German Banks Agree to Roll Over Greek Debt

The banks and insurance companies will commit to providing financing for a Greek aid package, Mr. Schäuble told a news conference in Berlin, according to Reuters.

The agency quoted him saying that as a minimum, the Greek debt held by German groups that matures by 2014 would be rolled over, or extended. He also said that 55 percent of Greek bonds held by German institutions would mature after 2020.

At the same event, the Deutsche Bank chief executive, Josef Ackermann, said a French proposal was being used as a basis for the German agreement, although modifications would be built into that plan.

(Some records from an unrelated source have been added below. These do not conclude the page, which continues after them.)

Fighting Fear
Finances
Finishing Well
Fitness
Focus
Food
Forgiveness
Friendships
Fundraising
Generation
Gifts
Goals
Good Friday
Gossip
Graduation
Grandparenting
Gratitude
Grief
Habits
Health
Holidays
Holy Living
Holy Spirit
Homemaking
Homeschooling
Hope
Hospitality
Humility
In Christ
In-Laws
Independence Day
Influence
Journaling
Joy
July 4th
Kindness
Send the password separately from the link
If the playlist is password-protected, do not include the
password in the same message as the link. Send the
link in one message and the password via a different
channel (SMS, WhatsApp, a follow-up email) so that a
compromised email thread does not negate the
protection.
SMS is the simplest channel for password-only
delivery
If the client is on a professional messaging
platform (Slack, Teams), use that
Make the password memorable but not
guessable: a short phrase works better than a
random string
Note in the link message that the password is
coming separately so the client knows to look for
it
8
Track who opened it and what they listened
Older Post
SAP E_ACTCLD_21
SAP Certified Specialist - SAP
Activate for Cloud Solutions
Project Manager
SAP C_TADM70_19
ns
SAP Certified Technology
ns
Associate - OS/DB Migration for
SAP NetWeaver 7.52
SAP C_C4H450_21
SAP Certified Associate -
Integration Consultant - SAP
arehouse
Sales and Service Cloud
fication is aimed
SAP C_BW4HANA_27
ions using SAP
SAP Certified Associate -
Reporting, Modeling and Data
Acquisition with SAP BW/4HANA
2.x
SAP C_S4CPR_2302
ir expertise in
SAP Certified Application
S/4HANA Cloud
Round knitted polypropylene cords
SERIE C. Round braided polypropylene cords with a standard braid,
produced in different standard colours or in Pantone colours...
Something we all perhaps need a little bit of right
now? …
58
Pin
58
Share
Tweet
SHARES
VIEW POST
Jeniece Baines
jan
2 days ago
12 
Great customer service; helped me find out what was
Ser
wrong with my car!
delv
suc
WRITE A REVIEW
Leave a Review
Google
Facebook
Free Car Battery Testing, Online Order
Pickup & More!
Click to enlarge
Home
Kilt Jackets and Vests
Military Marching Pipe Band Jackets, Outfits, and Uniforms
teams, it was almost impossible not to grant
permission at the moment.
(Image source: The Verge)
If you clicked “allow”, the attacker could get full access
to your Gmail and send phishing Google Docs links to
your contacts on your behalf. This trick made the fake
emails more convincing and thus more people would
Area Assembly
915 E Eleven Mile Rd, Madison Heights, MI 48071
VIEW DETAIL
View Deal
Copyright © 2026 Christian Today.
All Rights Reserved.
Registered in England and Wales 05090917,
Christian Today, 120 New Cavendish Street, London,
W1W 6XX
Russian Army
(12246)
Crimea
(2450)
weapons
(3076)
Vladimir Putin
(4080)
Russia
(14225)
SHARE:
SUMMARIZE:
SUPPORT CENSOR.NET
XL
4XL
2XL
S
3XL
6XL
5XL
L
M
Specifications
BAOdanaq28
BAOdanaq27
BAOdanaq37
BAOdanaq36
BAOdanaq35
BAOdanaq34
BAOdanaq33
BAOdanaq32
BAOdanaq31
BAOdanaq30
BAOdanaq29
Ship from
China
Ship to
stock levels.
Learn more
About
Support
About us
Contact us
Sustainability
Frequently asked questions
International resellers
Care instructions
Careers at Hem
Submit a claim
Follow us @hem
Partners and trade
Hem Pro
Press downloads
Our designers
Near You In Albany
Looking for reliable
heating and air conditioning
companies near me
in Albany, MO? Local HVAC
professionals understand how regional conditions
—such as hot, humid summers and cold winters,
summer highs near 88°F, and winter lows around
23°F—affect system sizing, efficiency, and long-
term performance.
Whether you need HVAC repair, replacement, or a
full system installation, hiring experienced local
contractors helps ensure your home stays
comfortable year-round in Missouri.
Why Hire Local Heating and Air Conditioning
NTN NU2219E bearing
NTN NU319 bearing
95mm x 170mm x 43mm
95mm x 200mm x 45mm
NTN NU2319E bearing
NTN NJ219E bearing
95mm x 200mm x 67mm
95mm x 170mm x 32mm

German and French lenders are the biggest foreign holders of Greek debt. And the involvement of private creditors is seen as crucial in international agreement on a second bailout for the crippled Greek economy.

A separate hurdle was passed Wednesday after Prime Minister George A. Papandreou of Greece won the passage of a bill setting new government spending cuts and revenue-raising steps.

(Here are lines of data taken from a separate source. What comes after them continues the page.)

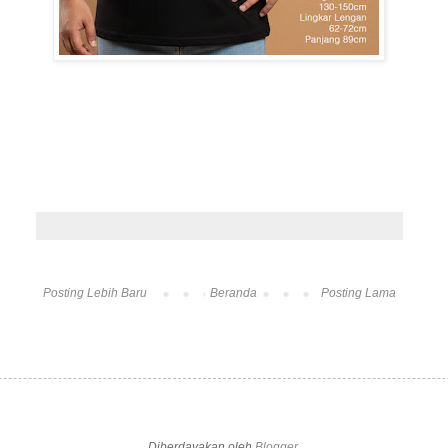
Posting Lebih Baru
Beranda
Posting Lama
Diberdayakan oleh
Blogger
.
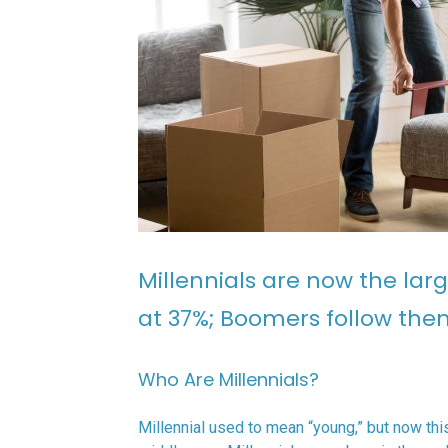
Millennials are now the larg
at 37%; Boomers follow the
Who Are Millennials?
Millennial used to mean “young,” but now th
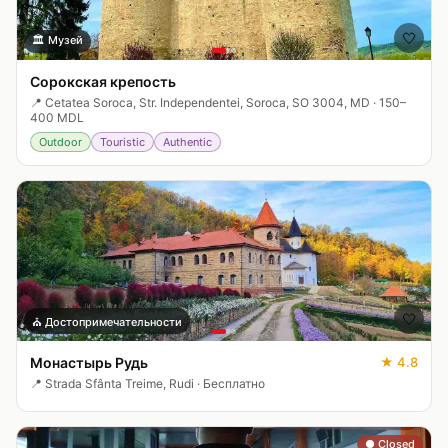
🤍
🏛️
Музей
Сорокская крепость
📍
Cetatea Soroca, Str. Independentei, Soroca, SO 3004, MD
·
150–
400 MDL
Outdoor
Touristic
Authentic
🤍
⛪
Достопримечательности
Монастырь Рудь
★
4.8
📍
Strada Sfânta Treime, Rudi
·
Бесплатно
● Closed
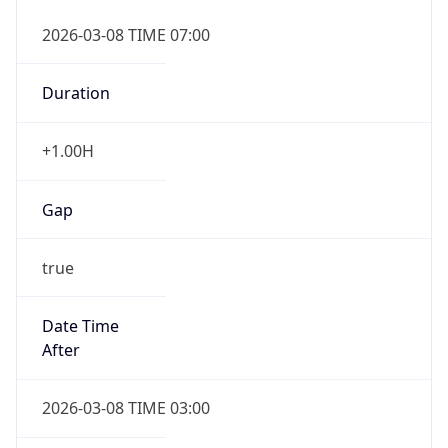
2026-03-08 TIME 07:00
Duration
+1.00H
Gap
true
Date Time
After
2026-03-08 TIME 03:00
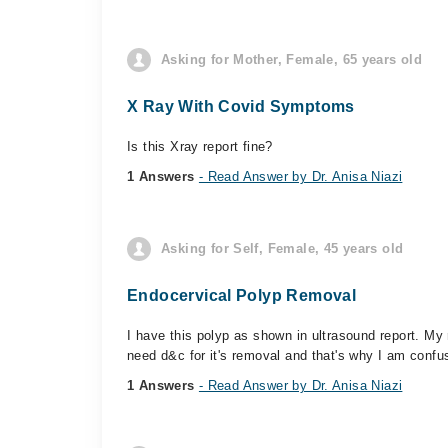
Asking for Mother, Female, 65 years old
X Ray With Covid Symptoms
Is this Xray report fine?
1 Answers
- Read Answer by Dr. Anisa Niazi
Asking for Self, Female, 45 years old
Endocervical Polyp Removal
I have this polyp as shown in ultrasound report. My 
need d&c for it's removal and that's why I am confu
1 Answers
- Read Answer by Dr. Anisa Niazi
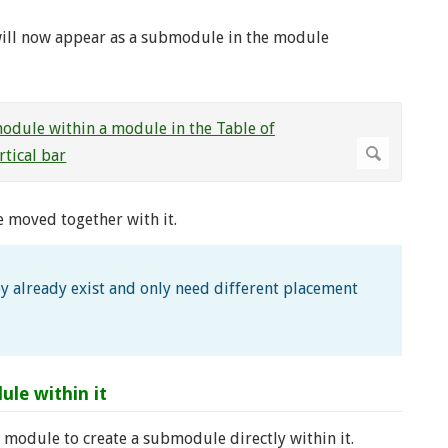
will now appear as a submodule in the module
be moved together with it.
y already exist and only need different placement
le within it
module to create a submodule directly within it.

Mr. Schäuble said that he was confident that an agreement on the terms of a new aid deal could be fleshed among euro-area finance ministers at a meeting July 3.

Under the complex French plan, banks agreed to roll over 70 percent of their Greek bonds falling due from July 2011 to June 2014, while pocketing the remaining 30 percent for themselves. Of the amount to be rolled over, just over two-thirds would be reinvested in new Greek securities with a maturity of 30 years that paid a coupon close to the current official interest rate on the loans to Greece.

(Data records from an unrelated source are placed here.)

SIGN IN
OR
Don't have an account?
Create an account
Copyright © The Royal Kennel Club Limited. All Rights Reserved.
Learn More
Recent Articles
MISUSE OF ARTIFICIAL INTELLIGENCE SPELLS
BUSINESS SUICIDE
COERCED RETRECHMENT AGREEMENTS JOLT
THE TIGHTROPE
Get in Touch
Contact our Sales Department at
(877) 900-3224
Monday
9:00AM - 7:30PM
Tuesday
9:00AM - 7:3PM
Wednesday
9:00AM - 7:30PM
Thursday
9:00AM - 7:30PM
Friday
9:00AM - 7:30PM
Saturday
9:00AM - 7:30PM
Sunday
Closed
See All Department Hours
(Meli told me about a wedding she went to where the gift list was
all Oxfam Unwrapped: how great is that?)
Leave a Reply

The remaining securities, just under one-third, would be invested in a separate “guarantee fund,” consisting of zero-coupon bonds with triple-A ratings.

The Deutsche Bank chief, Mr. Ackermann, was quoted as saying Wednesday by Bloomberg News that financial companies would contribute to the bailout to help avert a “meltdown.” Banks would “offer our hand in a solution,” Mr. Ackermann said.

Commerzbank’s chief executive Martin Blessing, speaking in Berlin Wednesday, said German financial institutions had reached a draft agreement on participation in a Greek rescue, although there are still “a few hitches.”